Photohaul

Java-based photo migration tool with content-hash deduplication and multi-backend targets.

Repositories: 🐙 photohaul

Context & Motivation

Context: Photohaul is a Java/Gradle tool for organizing and migrating large photo collections to local or cloud targets with configurable folder rules and deduplication.

Motivation: I was not able to apply my Lightroom-based photo organization patterns to my older photos, which are scattered across various folders and drives. I wanted a tool that could traverse my existing photo collection, identify duplicates based on content hashing, and migrate them to a new organized structure (e.g., by date or event) while preserving metadata. Additionally, I wanted the ability to migrate to cloud storage providers like Google Drive without manual drag-and-drop, and to have resumable jobs in case of interruptions.

The Local Implementation

  • Current Logic: Photohaul is built using Gradle (migrated from Groovy to Kotlin DSL) with code quality enforced via JSpecify nullability annotations. It traverses file paths using a configured PathRuleSet, computes SHA-256 photo content hashes for deduplication, and migrates files using PathMigrator implementations (local path, S3, Dropbox, Google Drive, SFTP).

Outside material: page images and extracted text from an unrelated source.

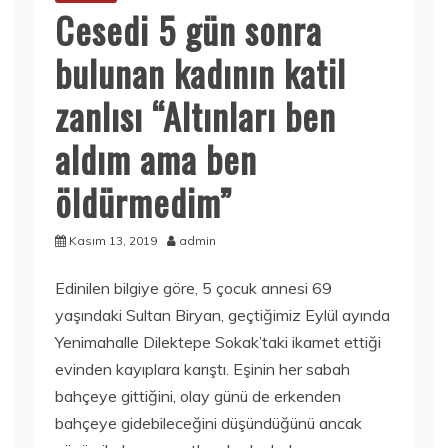
Cesedi 5 gün sonra
bulunan kadının katil
zanlısı “Altınları ben
aldım ama ben
öldürmedim”
Kasım 13, 2019
admin
Edinilen bilgiye göre, 5 çocuk annesi 69
yaşındaki Sultan Biryan, geçtiğimiz Eylül ayında
Yenimahalle Dilektepe Sokak’taki ikamet ettiği
evinden kayıplara karıştı. Eşinin her sabah
bahçeye gittiğini, olay günü de erkenden
bahçeye gidebileceğini düşündüğünü ancak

It supports dry-runs and skipping unchanged files.
  • Bottleneck: IO-bound traversal and remote API latencies for cloud backends; deduplication hashing cost for large binary sets; ensuring metadata (EXIF) preservation across backends.

Comparison to Industry Standards

  • My Project: Focus on customizable folder rules, local-first processing, and multiple backend migrators.
  • Industry: Managed migration tools (rclone, cloud migration services) scale well and provide broad backend coverage; Photohaul focuses on photographer-oriented folder semantics and deduplication tuned for photography workflows.
  • Gap Analysis: To match rclone’s breadth, ensure robust backend drivers and extensive retry/timeout tuning; to differentiate, expose rich folder-rule DSL and EXIF-first organization.

Risks & Mitigations

  • Data loss during migration: Dry-run support has been fully integrated across all PathMigrator implementations, allowing users to generate a migration manifest and verify changes prior to executing any destructive operations.
  • API rate limits for cloud backends: implement exponential backoff and per-backend throttling.
  • EXIF/metadata stripping: preserve metadata by default and add configurable transformations; test against representative camera outputs.